**What the exercise asks:** Only a slice of the listing below is wanted. Retype the lines from the one containing "Delivery costs" through the one containing "the morning and", exactly, both ends included.
------
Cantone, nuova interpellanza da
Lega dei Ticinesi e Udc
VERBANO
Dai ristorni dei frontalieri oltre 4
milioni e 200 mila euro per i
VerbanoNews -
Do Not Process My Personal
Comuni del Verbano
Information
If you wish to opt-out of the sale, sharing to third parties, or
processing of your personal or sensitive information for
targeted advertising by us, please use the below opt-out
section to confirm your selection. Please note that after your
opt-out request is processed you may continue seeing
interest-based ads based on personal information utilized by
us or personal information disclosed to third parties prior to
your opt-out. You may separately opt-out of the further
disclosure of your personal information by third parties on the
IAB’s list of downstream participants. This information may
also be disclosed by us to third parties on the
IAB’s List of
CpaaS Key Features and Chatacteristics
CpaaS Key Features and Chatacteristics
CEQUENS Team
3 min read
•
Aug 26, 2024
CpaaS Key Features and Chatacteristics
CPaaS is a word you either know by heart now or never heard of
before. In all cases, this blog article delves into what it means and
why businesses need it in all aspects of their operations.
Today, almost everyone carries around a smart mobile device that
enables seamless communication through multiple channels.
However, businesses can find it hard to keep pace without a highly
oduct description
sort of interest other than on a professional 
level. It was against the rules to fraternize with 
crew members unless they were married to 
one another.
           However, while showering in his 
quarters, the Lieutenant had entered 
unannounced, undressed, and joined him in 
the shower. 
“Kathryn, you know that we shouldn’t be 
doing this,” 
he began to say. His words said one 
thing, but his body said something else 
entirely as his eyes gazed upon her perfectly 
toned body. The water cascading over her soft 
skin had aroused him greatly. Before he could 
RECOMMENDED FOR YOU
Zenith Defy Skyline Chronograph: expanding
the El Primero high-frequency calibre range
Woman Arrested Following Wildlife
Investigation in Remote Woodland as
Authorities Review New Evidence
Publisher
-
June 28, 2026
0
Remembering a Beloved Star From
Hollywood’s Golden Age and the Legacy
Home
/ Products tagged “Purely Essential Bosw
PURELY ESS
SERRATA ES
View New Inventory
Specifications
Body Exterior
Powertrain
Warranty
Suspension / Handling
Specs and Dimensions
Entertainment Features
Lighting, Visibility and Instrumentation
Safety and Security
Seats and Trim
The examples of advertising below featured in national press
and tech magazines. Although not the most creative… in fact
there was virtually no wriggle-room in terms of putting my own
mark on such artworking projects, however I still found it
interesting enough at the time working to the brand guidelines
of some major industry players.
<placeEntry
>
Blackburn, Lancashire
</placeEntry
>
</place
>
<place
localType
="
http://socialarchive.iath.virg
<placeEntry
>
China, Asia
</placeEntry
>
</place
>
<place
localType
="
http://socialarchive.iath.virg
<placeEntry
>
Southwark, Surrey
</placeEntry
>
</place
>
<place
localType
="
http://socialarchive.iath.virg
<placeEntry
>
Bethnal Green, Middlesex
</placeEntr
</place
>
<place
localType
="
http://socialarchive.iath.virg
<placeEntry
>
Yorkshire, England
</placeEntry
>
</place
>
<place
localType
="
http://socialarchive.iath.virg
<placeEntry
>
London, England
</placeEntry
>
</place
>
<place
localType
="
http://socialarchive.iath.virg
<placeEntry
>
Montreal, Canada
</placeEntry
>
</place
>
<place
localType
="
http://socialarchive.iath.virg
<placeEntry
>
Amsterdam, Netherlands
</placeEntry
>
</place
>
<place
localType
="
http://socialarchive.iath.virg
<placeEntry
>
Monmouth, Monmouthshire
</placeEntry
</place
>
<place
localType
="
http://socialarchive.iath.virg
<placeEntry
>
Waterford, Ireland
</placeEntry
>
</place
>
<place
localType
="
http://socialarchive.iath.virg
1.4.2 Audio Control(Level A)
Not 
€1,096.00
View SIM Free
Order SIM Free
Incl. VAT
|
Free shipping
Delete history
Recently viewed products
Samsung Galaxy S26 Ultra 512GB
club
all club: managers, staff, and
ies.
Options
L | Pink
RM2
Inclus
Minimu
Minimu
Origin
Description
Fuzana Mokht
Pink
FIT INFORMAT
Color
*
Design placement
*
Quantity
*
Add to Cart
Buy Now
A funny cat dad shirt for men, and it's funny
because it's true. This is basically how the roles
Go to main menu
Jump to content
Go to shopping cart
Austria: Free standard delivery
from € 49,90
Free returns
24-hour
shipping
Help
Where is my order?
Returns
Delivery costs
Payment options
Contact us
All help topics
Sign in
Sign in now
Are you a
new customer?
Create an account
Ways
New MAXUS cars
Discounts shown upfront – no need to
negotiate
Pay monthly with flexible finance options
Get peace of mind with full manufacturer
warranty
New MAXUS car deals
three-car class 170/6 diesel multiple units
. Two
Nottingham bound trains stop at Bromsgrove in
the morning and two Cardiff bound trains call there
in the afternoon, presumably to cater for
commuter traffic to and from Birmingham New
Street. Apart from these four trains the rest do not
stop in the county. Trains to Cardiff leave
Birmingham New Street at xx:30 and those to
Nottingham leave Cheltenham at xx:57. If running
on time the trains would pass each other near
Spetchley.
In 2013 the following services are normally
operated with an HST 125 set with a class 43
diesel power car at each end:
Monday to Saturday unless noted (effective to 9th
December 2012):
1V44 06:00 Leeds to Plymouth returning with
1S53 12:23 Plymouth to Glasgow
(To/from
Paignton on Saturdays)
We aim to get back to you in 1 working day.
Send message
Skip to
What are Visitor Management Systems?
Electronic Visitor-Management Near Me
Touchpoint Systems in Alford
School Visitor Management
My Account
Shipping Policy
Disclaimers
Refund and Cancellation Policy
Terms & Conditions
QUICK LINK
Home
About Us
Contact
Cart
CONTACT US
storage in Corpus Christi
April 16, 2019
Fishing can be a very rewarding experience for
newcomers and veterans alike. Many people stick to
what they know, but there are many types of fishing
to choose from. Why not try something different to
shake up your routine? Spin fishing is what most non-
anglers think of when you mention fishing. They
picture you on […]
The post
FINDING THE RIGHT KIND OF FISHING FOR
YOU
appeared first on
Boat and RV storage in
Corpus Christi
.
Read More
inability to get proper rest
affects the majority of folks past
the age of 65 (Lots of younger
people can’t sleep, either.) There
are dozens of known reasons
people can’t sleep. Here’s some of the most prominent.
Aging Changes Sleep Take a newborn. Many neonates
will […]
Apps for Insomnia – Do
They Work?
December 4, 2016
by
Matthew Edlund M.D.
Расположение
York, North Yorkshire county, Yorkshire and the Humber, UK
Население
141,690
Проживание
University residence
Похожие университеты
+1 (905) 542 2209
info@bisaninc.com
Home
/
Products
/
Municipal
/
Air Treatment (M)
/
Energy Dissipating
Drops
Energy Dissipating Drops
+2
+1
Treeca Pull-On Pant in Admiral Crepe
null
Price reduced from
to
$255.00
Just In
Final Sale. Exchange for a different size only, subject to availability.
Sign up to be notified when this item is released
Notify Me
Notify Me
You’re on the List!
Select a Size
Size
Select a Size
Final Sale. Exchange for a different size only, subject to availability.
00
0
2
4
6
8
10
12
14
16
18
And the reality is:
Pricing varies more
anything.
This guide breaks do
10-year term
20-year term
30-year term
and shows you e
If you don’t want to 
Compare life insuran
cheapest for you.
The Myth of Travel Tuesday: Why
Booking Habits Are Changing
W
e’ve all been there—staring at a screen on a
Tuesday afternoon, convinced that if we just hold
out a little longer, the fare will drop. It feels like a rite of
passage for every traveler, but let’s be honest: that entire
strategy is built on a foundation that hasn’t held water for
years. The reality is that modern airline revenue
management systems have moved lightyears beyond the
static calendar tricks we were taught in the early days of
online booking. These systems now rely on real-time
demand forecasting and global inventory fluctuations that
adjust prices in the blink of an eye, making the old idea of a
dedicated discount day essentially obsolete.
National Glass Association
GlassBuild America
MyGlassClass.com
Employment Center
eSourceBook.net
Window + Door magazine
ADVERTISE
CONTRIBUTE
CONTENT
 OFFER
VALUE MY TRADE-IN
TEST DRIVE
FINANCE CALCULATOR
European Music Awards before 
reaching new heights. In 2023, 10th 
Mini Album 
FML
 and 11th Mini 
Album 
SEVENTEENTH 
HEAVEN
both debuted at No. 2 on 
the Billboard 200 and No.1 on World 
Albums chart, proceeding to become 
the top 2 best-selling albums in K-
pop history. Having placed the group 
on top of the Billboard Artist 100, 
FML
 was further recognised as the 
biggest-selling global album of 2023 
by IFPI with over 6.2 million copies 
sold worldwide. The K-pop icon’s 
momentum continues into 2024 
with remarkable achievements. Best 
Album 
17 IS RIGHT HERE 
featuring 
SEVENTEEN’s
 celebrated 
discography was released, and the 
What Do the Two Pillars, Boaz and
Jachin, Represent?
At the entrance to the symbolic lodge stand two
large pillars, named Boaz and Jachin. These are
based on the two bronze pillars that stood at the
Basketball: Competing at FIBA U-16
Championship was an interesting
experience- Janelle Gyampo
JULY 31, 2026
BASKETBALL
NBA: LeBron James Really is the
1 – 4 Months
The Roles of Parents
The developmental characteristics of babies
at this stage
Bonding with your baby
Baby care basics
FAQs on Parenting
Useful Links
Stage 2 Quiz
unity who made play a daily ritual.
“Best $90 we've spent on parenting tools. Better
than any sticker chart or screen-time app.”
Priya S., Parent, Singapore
------
**Solution:**
Delivery costs
Payment options
Contact us
All help topics
Sign in
Sign in now
Are you a
new customer?
Create an account
Ways
New MAXUS cars
Discounts shown upfront – no need to
negotiate
Pay monthly with flexible finance options
Get peace of mind with full manufacturer
warranty
New MAXUS car deals
three-car class 170/6 diesel multiple units
. Two
Nottingham bound trains stop at Bromsgrove in
the morning and two Cardiff bound trains call there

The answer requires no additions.